Tra le firme principali di quell’epoca aurea rimanevano il classico e prolifico Enrique Cadicamo, insieme all’acuto e geniale Homero Exposito, mentre sulla scena della seconda metà degli anni sessanta si era affacciato l’uruguayano Horacio Ferrer, segnalandosi con una testualità colta ed una fantasia metaforica traboccante della sostanza simbolica dell’ermetismo. Nel 1967, quando Ferrer si accingeva a diventare il partner ideale nel sostenere l‘incendiario pensiero musicale di Astor Piazzolla, Catulo Castillo scriveva per el incorregible maestro di Mar del Plata, le acutissime note di copertina di due storici album pubblicati dalla Polygram con il titolo La Historia del Tango, volume 1 e volume 2. Parole entusiaste di un tanguero de ley, verso l’opera modernissima di un genio che i non addetti ai lavori e la schiera degli artisti conservatori de los grandes valores del tango guardavano ancora con una diffidenza che in alcuni casi giungeva al disprezzo.

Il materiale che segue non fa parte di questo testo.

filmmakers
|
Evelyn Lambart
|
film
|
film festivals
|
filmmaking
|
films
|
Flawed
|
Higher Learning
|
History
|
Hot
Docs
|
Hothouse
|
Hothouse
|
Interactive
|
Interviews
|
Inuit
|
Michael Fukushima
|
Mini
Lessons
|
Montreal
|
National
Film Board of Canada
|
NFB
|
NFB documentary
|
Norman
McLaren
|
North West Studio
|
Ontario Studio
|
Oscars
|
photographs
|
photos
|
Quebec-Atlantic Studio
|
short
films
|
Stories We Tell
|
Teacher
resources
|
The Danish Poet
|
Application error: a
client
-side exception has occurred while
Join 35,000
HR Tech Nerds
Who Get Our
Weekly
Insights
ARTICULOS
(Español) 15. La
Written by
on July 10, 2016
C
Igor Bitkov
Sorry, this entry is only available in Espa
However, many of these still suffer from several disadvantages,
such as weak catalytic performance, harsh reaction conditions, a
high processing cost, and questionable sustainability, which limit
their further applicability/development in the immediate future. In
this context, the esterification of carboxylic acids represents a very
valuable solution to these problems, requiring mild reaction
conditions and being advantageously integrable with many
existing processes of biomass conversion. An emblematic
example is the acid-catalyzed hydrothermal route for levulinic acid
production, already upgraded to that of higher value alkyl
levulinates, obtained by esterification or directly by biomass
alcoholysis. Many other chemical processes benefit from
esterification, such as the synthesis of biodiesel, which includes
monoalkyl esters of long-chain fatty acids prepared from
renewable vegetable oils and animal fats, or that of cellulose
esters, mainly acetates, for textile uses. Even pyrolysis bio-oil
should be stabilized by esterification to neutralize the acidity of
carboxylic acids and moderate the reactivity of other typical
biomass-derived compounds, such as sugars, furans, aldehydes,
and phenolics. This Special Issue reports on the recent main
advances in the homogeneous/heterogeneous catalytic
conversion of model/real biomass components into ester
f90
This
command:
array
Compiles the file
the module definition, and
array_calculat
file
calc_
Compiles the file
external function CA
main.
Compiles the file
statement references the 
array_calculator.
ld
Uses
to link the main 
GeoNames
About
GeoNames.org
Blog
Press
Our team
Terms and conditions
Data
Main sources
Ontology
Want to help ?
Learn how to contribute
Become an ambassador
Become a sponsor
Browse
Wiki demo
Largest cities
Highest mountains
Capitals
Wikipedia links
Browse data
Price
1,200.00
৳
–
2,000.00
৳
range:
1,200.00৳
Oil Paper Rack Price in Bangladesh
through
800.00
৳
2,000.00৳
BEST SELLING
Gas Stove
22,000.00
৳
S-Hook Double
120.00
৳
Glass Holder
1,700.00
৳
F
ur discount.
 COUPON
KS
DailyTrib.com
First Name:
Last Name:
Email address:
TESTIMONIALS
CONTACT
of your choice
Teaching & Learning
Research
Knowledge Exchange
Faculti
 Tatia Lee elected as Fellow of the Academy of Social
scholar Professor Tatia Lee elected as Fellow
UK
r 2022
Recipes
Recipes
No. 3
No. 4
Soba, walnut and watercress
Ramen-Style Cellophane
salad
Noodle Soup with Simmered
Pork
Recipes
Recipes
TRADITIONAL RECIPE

Probabilmente Piazzolla nutriva una perticolare stima per Catulo e quando tra le mani del bandoneonista giunse una raccolta di poesie del giovane Horacio Ferrer, Astor si convinse a leggerle prorpio perché ad introdurre quel Romancero Canyengue del 1967 era stato proprio Castillo. Fu una rivelazione. Quei versi audaci avevano suggerito a Piazzolla come si potesse intervenire per reinventare il tango cancion utilizzando coerentemente la sua scrittura musicale ricca di rapinose confluenze. Anche Troilo aveva amato quella raccolta sentendosi impotente nel momento in cui non era riuscito a metter la musica alla poesia d’apertuta Tango para la ultima grela. Invece Piazzolla e Ferrer iniziarono e dal progetto complesso di un’operita, la Maria de Buenos Aires, debuttando l’8 maggio 1968 alla Sala Planeta di calle Suipacha : un rotondo fallimento. Continuarono con La Balada para un loco: un fallimento. Ma il tempo diede loro ragione consegnandoli all’immortalià in cui sopravvive Catulo, esattamnente come confermano le parole del poeta Hèctor Negro: Catulìn sigue cantando con nosotros, los que ya estamos de vuelta (porque asì no lo aceptamos) “de un paìs que està de olvido, siempre gris” y seguimos preguntando esperanzados, haciendo dùo con su voz que no se desvanece: “En que rincòn, luna mìa, volcàs como entonces tu clara alegrìa?"